Regardless, here are three good ones, and two of them at least qualify as great.

Enough Said

It was an involved, complicated plot, but you don't really see that in all its glory until the end of the movie. It's a story of human beings and our hopes and fears, at all ages. So many rich characters, so well played and the story so well told. The NY Times reviewer compared Enough Said to the earlier Woody Allen movies, and I think the comparison is a good one. It has what I was missing in the latest of his movies, the real awkwardness of being human. This would have been a great movie even if Gandolfini were still alive. And we'll always be wondering if he had lived, what other roles he might have played, because this most definitely was not Tony Soprano. Somewhat like the feeling I have about Heath Ledger in his last movie, what treats were we deprived of due to his early demise?

Linsanity

I knew the story pretty well, but it was nice to see all the Palo Alto spots where he grew up, all in neighborhoods I've lived in, and hear the story in the star's own words.
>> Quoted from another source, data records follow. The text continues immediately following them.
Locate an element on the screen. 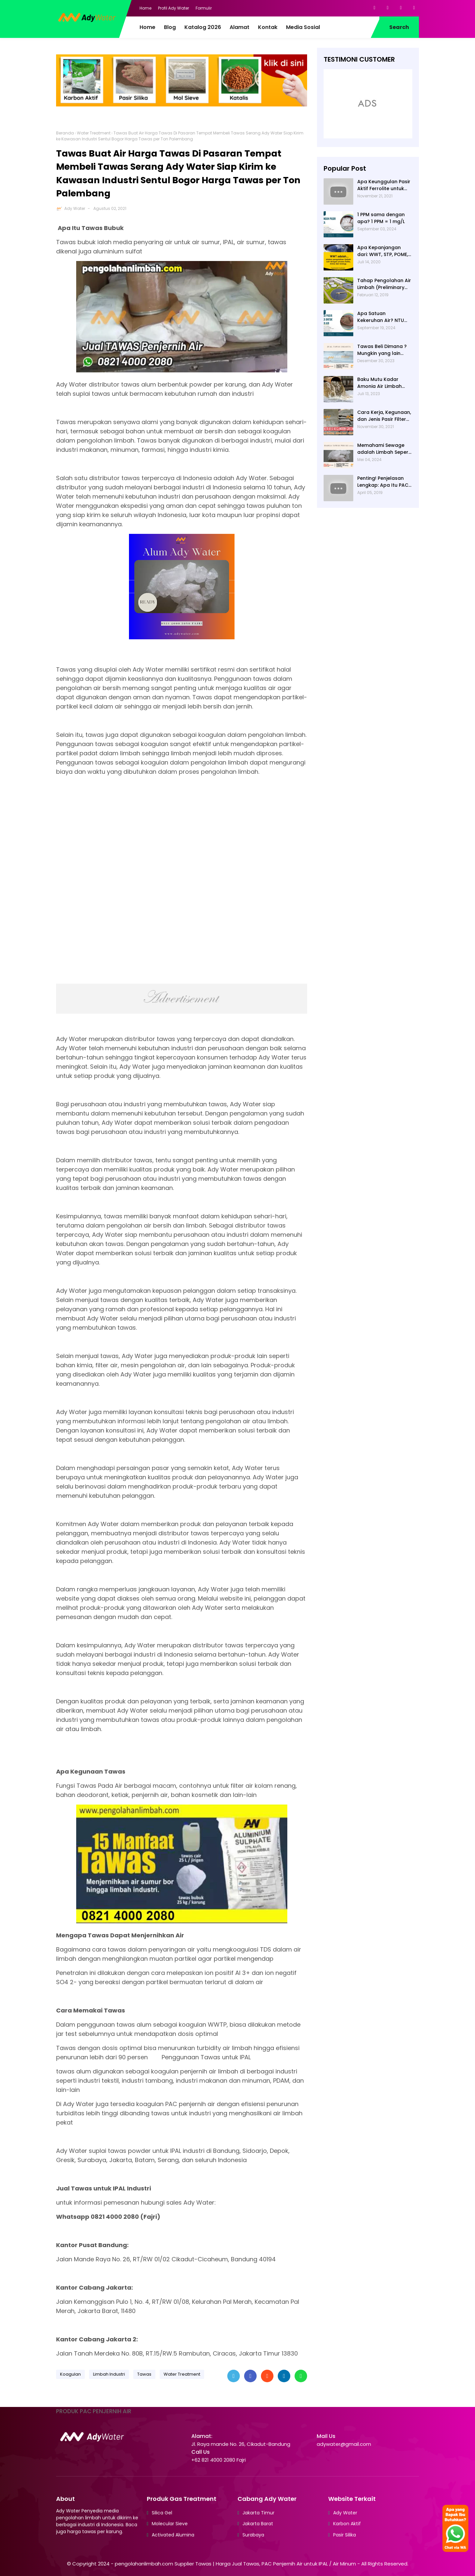 The height and width of the screenshot is (2576, 475). Home [menuitem] is located at coordinates (147, 27).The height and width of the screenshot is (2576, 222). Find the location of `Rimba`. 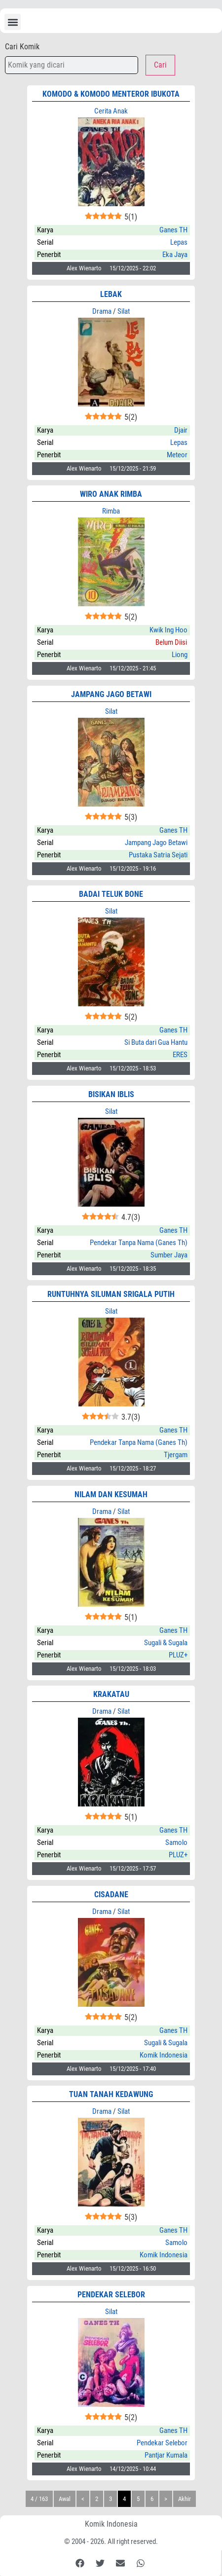

Rimba is located at coordinates (111, 511).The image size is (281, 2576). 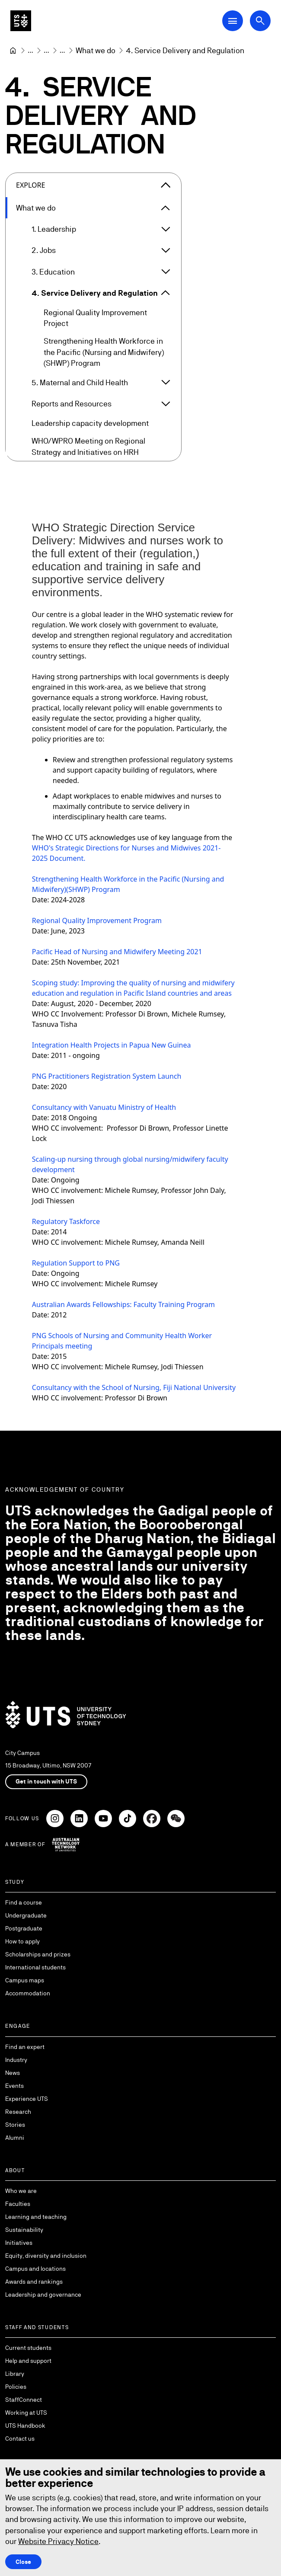 What do you see at coordinates (12, 2073) in the screenshot?
I see `News` at bounding box center [12, 2073].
It has all the elements of a Hollywood sports film, a Rocky of basketball.

The young star who no one gets because he's not like all the others, has two games left before getting cut from the Knicks, and this time it's probably for good. He sucks in the first game. Gets one more chance, realizes it might be his last NBA game, decides to have fun -- and he kills it. All of a sudden his mates are looking at each other with a look of WTF just happened here? They keep letting him play, and he keeps kicking ass.

The climax comes when he goes against the big star, Kobe Bryant of the Lakers, who says he doesn't even know who Lin is. Lin then whoops his ass. After the game the reporters ask Lin if he thinks Kobe has heard of him now. He says he thought of the obvious snotty comeback, but realized that Jesus probably wouldn't have said that so he says the gentle thing -- "You'd have to ask him." It's nice to know that inside Lin is a proud young man, but also nice to know that he keeps his hubris in check.
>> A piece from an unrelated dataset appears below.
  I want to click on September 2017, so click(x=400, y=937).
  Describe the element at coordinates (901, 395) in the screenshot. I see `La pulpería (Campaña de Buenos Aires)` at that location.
Would it be believable if it weren't the truth? Who cares!

This movie isn't getting a lot of distribution, so you may have to wait to see it on your computer, but it's a good one, especially for kids. Show them that talent lives inside you even if no one else gets it, if you believe in yourself there's nothing you can't accomplish.

It's a cliche, but in this case it's also the truth.

Gravity

Gravity puts you in a strange world, one that we've all wondered about. It gradually becomes your reality, without you realizing it's happening.

I don't care that it gets some of the physics wrong, and that the plot is totally improbable (more likely impossible). I care that it has a story to tell, does it beautifully, makes you care about the characters, and takes you somewhere that I've never been and will never go, in reality. That's what great movies are about, and Gravity is a great movie.

That said it's a cringe-inducing film, at moments you want to close your eyes and not watch, but try to resist because it's all so beautifully done. Don't think about how they did it until you're out of the movie. And there's not much chance of that because the story is so compelling.

BTW, the name of the movie is something of a puzzle. Gravity is not one of the stars, in a physics sense, but it is the theme of the movie almost from the very beginning.